Question: Did Aboriginal people in Australia have any contact with other countries before European contact?

Answer: Yes!

The first European contact with the land we now know as Australia is generally held to have been by Dutch explorers in 1606. We know how important internal trading relationships and routes were to Indigenous peoples, but people are often not aware that a relationship developed between Aboriginal people in eastern Arnhem Land and visitors from overseas. Macassan people from what is now known as Sulawesi (Indonesia) annually visited the northern shores of Australia, the place they called Marege’. Whilst some people believe regular trade started in the early 1700s, others claim that these relationships go back several centuries before European contact, to the 1400s or before.

The Macassans came on the north-west winds that brought the monsoonal rains.
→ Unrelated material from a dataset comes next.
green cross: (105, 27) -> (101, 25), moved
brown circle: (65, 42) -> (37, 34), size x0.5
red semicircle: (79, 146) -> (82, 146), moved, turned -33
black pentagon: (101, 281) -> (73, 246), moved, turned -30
They went in search of trepang or sea cucumber, an item valued for both food and medicinal purposes; in exchange for fishing rights, Yolngu were given goods such as cloth, tobacco, rice and knives. The trepang was processed on the shores of Australia; the Macassans then shipped the trepang home, with some of the product being traded as far as mainland China. Rock art found in the Wellington Ranges and on Groote Eylandt in Arnhem Land depicts the prau, the distinctive wooden vessels used for these voyages. 
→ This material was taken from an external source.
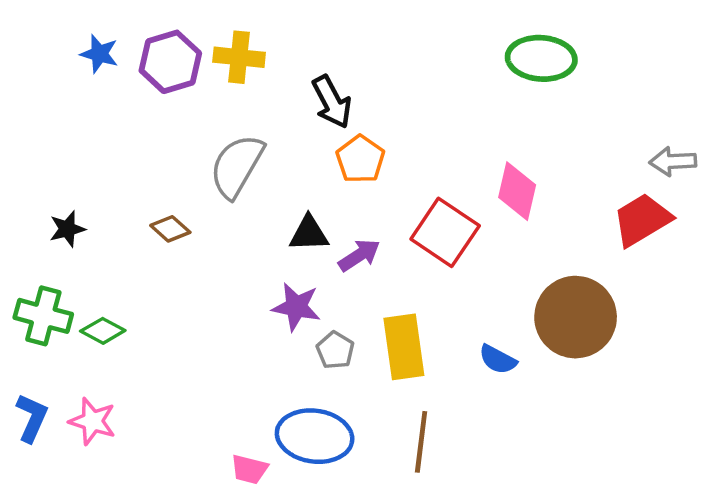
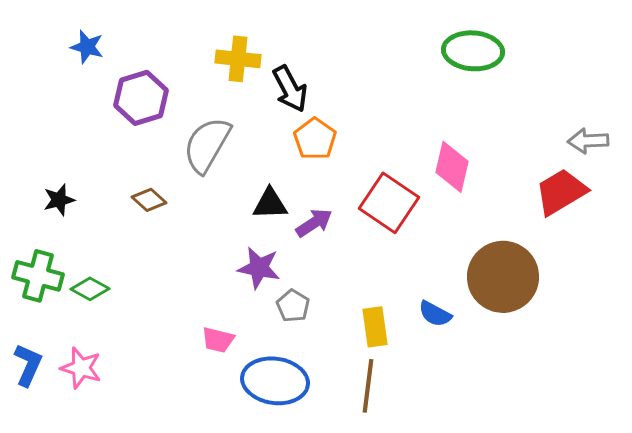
yellow cross: (239, 57) -> (238, 59), moved
purple hexagon: (170, 62) -> (141, 98), moved
yellow rectangle: (404, 347) -> (375, 327), moved, size x0.7
pink trapezoid: (249, 469) -> (218, 340), moved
A great deal of cultural exchange occurred between Yolngu and Macassans, and Yolngu worked for the Macassans and even travelled between Macassar and Australia. This had a lasting impact on the local culture and language, with place names and words like rupiah (money) and balanda (white person) being from the Macassan language. Oral histories, ceremonial practices and the song cycles from that area reflect the exchange of knowledge and objects between Yolngu and Macassans. Evidence of the influences survive in Yolngu technologies such as making dugout canoes and metal-working.

In areas where the Macassan traders visited the physical evidence of their seasonal visits can be seen in the stands of tamarind trees (not indigenous to Australia) and remnants of camps found in the form of stones where trepang was boiled and cured on the beaches. Visits by Macassans were banned in 1906 when the Commonwealth took over the administration of the Northern Territory.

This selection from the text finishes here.